Abstract 1576 Congenital leukemias are clinically and biologically distinct from those manifesting in later childhood and in adults. Derivation of the leukemic cell of origin from the primitive hematopoietic elements of the yolk sac compartment rather than definitive hematopoietic precursors may explain the unique features of this class of leukemias. We hypothesized that in the cellular context of the yolk sac precursor, common leukemogenic mutations such as the FLT3 receptor internal tandem duplication (FLT3ITD), induce characteristics allowing expansion or propagation of this developmentally self-limited cell population. Yolk sacs were dissected from pregnant C57BL/6 mice at E9.5, disaggregated and then infected with an MSCV-FLT3ITD-GFP or an MSCV-GFP control virus. To assess growth factor independence, infected yolk sac cells were plated in methylcellulose lacking growth factors.
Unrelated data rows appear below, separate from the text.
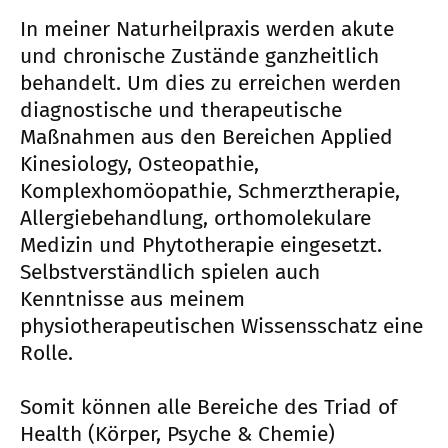
In meiner Naturheilpraxis werden akute
und chronische Zustände ganzheitlich
behandelt. Um dies zu erreichen werden
diagnostische und therapeutische
Maßnahmen aus den Bereichen Applied
Kinesiology, Osteopathie,
Komplexhomöopathie, Schmerztherapie,
Allergiebehandlung, orthomolekulare
Medizin und Phytotherapie eingesetzt.
Selbstverständlich spielen auch
Kenntnisse aus meinem
physiotherapeutischen Wissensschatz eine
Rolle.
Somit können alle Bereiche des Triad of
Health (Körper, Psyche & Chemie)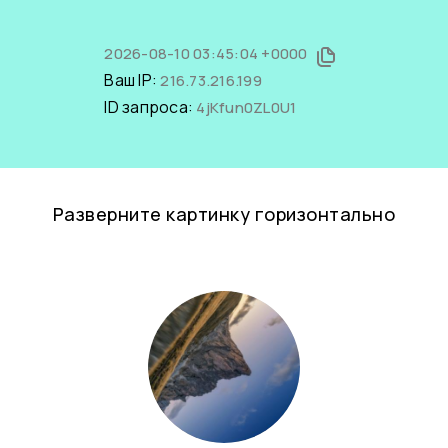
2026-08-10 03:45:04 +0000
Ваш IP:
216.73.216.199
ID запроса:
4jKfun0ZL0U1
Разверните картинку горизонтально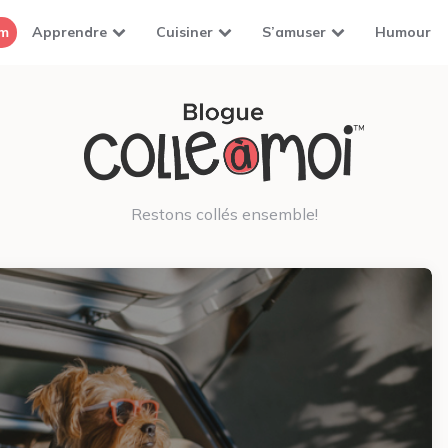
om
Apprendre
Cuisiner
S’amuser
Humour
Restons collés ensemble!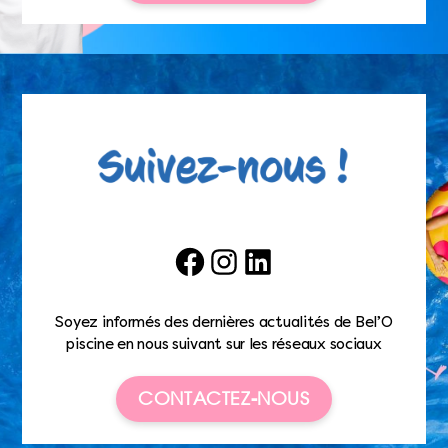
Facebook
Instagram
LinkedIn
Soyez informés des dernières actualités de Bel’O
piscine en nous suivant sur les réseaux sociaux
CONTACTEZ-NOUS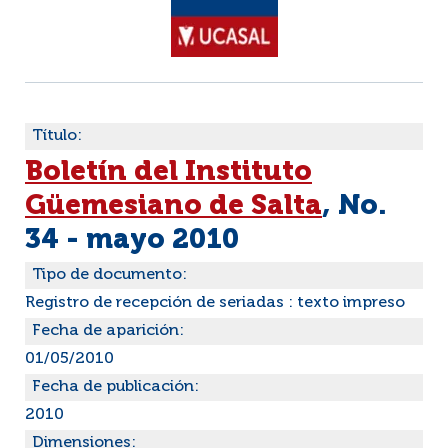
Título:
Boletín del Instituto
Güemesiano de Salta
, No.
34 - mayo 2010
Tipo de documento:
Registro de recepción de seriadas : texto impreso
Fecha de aparición:
01/05/2010
Fecha de publicación:
2010
Dimensiones: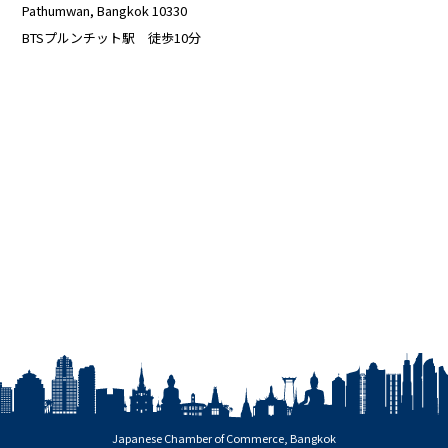
Pathumwan, Bangkok 10330
BTSプルンチット駅 徒歩10分
Japanese Chamber of Commerce, Bangkok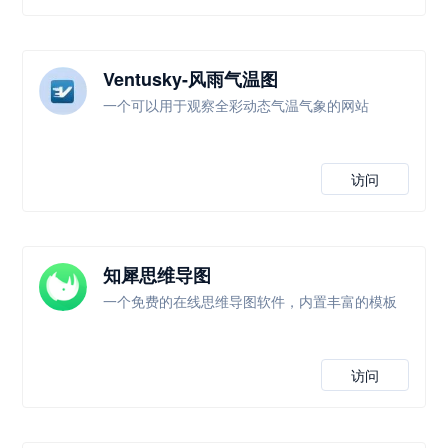
Ventusky-风雨气温图
一个可以用于观察全彩动态气温气象的网站
访问
知犀思维导图
一个免费的在线思维导图软件，内置丰富的模板
访问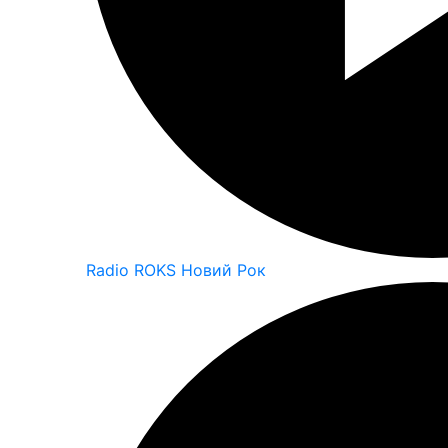
Radio ROKS Новий Рок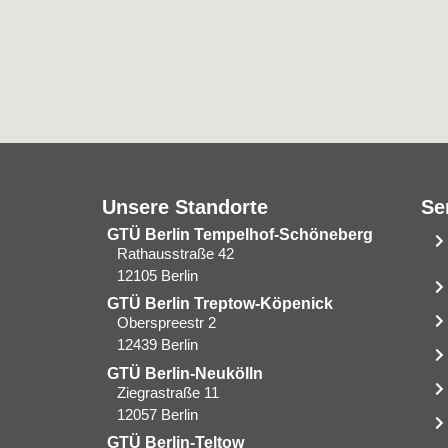
Unsere Standorte
Se
GTÜ Berlin Tempelhof-Schöneberg
Rathausstraße 42
12105 Berlin
GTÜ Berlin Treptow-Köpenick
Oberspreestr 2
12439 Berlin​
GTÜ Berlin-Neukölln
Ziegrastraße 11
12057 Berlin
GTÜ Berlin-Teltow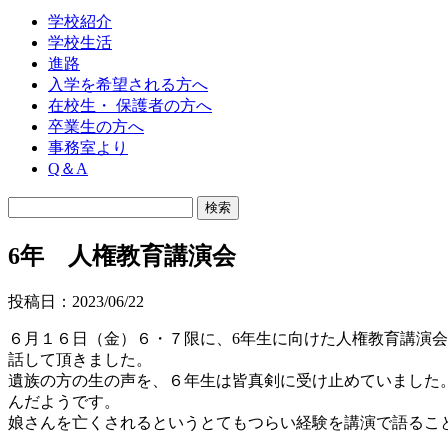
学校紹介
学校生活
進路
入学を希望される方へ
在校生・ 保護者の方へ
卒業生の方へ
事務室より
Q＆A
6年 人権教育講演会
投稿日：2023/06/22
６月１６日（金）６・７限に、6年生に向けた人権教育講演
話して頂きました。
遺族の方の生の声を、６年生は皆真剣に受け止めていました
んだようです。
娘さんを亡くされるというとてもつらい経験を講演で語るこ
Colony numbers were scored after 7–10 days and demonstrated FLT3ITD was capable of establishing growth factor independence in yolk sac precursors, similar to results obtained using transduced fetal liver and adult bone marrow. To determine whether FLT3ITD expression in yolk sac progenitors enhanced self-renewal, the ability to serially replate was tested. Yolk sac cells were infected as above and plated in methylcellulose containing Il-3, Il-6, Scf and Epo. Colonies were scored and the cells were replated every 7–10 days. In contrast to infected fetal liver or adult bone marrow, FLT3ITD-expressing yolk sac cells were capable of replating beyond the 4th round. Analysis of derived FLT3ITD-expressing yolk sac colonies demonstrated a CD41+CD34+c-Kit+ population with an undifferentiated morphology similar to primary yolk sac progenitors. In summary, aberrant expression of the FLT3ITD mutation in yolk sac cells results in the acquisition of growth factor independence and enhanced self-renewal, characteristics essential for leukemogenesis. Although FLT3ITD expression in fetal liver and bone marrow allows growth factor independence, the distinctive ability to promote enhanced self-renewal as well in yolk sac cells suggests the yolk sac is a uniquely vulnerable target for leukemic initiation during fetal development. Disclosures: No relevant conflicts of interest to declare.